ARIETE: per l'ariete il 2017 sarà un anno di dodici mesi di euforia, data dalla salute: starà molto bene di salute e farà festeggiamenti con gli amici, brindisi a mezzanotte. A mezzanotte perché di notti ti alzi, bevi, ti sbronzi un po' e poi torni a letto sperando di non vomitare. Dipende da quello che si beve. L'ariete di per sé non è uno che vomita, però se si fa la ciucca si diventa troppo colmi di roba liquida e si può anche vomitare.

ARIETE: è un periodo positivo per l'ariete, molto ma molto positivo fine dalle prime armi che sono l'amore e la fiducia negli altri. Avranno fiducia negli altri e gli altri fiducia in loro.
TORO: sono molto ma molto ottimisti e vedono tutto roseo, con buone vie d'uscita dalla loro vita. Dalla nascita vedono tutto roseo, magari per la salute dovrebbero andare da un medico a farsi controllare.

Se fossi la Madonna benedirei qualcuno. Però la Madonna non la sento come parte mia, come figura non me la sento. E' una cosa di chiesa e quindi non mi ci vedo nella parte. Non voglio prendere in giro le cose della Chiesa, sarebbe un peccato, un sacrilegio profano. Profanare la figura non bisognerebbe mai, entrare in chiesa allegramente a chiacchierare e bestemmiare non si fa. O si va in chiesa convinti o se no si può fare a meno e andare al bar. Io sono una donna più da bar sinceramente, o da oratorio coi giovani.

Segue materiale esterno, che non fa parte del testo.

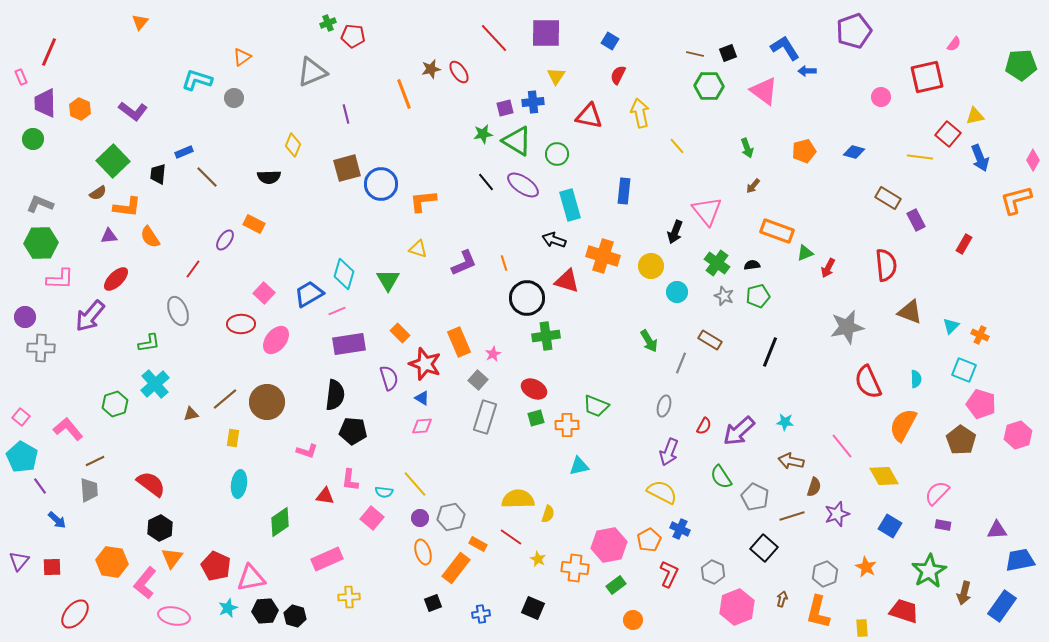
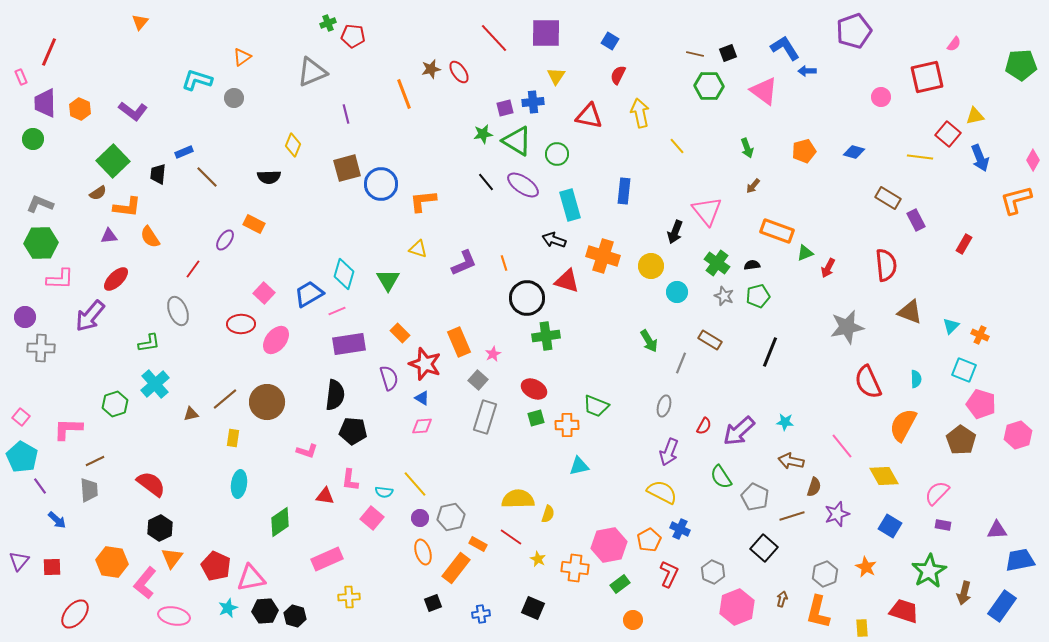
pink L-shape at (68, 429): rotated 48 degrees counterclockwise
green rectangle at (616, 585): moved 4 px right, 1 px up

Sono tempi brutti da un lato, belli da un altro, un po' movimentati. La gente non sa più dove va, non sa più dove sbattere la testa. Comprare dei capi firmati non è facile, sono un po' troppo cari. Poi c'è il terrorismo, un problema che è nato da diverso tempo: persone che fanno quegli atti osceni in pubblico, persone arroganti, che non hanno una via di mezzo, che non amano la simpatia della gente e continuano a fare stronzate, a rompere bottiglie di birra, buttare siringhe ovunque.

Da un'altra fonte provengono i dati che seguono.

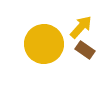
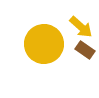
yellow arrow: rotated 90 degrees clockwise
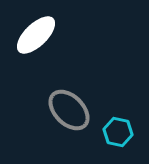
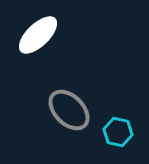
white ellipse: moved 2 px right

Quando ero piccola mettevo la camicia da notte e scalciavo nel sonno, dormivo per un periodo con mia nonna e mi diceva: “Basta con ste gambe! Sta ferma!”. Mia nonna era grossa, con le gambe grosse, faceva scricchiolare il letto. Era un periodo che non mi ricordo bene, ma mi ricordo che scalciavo nel sonno, muovevo il lenzuolo e lo tiravo da una parte all'altra, non potevo comandare le gambe. Forse volevo essere più libera nella vita, non sono mai stata libera al 100% cento, ero libera solo nei miei sogni. Mi sarebbe piaciuto ma non era possibile.

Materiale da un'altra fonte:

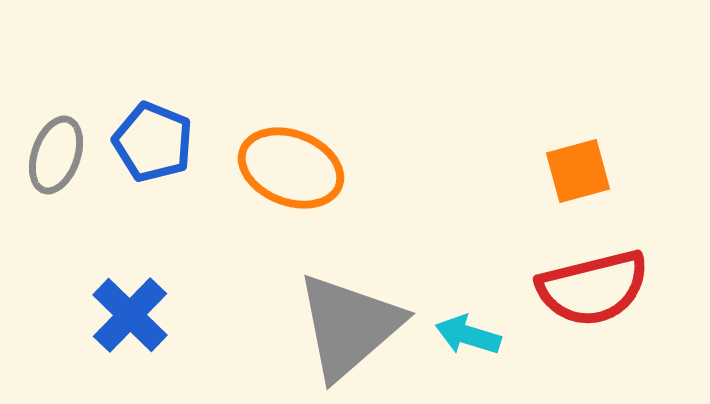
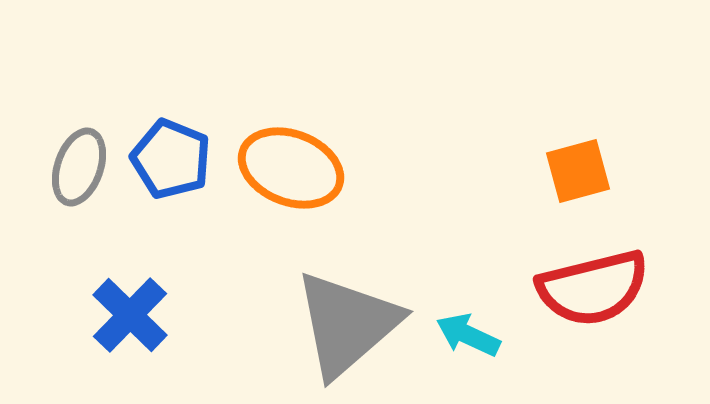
blue pentagon: moved 18 px right, 17 px down
gray ellipse: moved 23 px right, 12 px down
gray triangle: moved 2 px left, 2 px up
cyan arrow: rotated 8 degrees clockwise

Mia mamma leggeva i libri dell'aldilà, ma non lo faceva con cattiveria. Mi diceva che nel libro si parlava di un corridoio lunghissimo pieno di persone attirate verso una luce che dava pace e serenità, mentre il buio rifletteva la morte. Mi raccontava che la morte è una cosa bellissima dove trovi pace e riposo e vedi i morti come se fossero vivi, la vedeva in modo positivo, abbastanza, senza esagerare.